#### What is expected
Could the records be returned exactly, with the pictures left out?
----- Extracted data -----
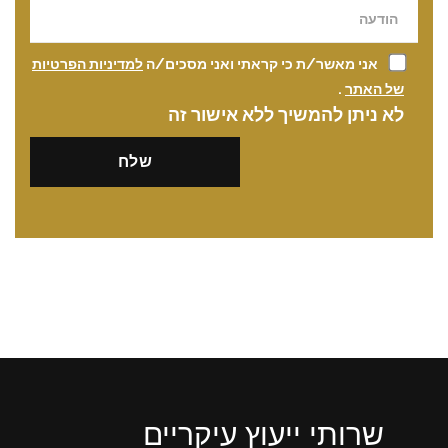
אני מאשר/ת כי קראתי ואני מסכים/ה
למדיניות הפרטיות
של האתר
.
לא ניתן להמשיך ללא אישור זה
שרותי ייעוץ עיקריים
-----
#### Exercise response
אני מאשר/ת כי קראתי ואני מסכים/ה
למדיניות הפרטיות
של האתר
.
לא ניתן להמשיך ללא אישור זה
שרותי ייעוץ עיקריים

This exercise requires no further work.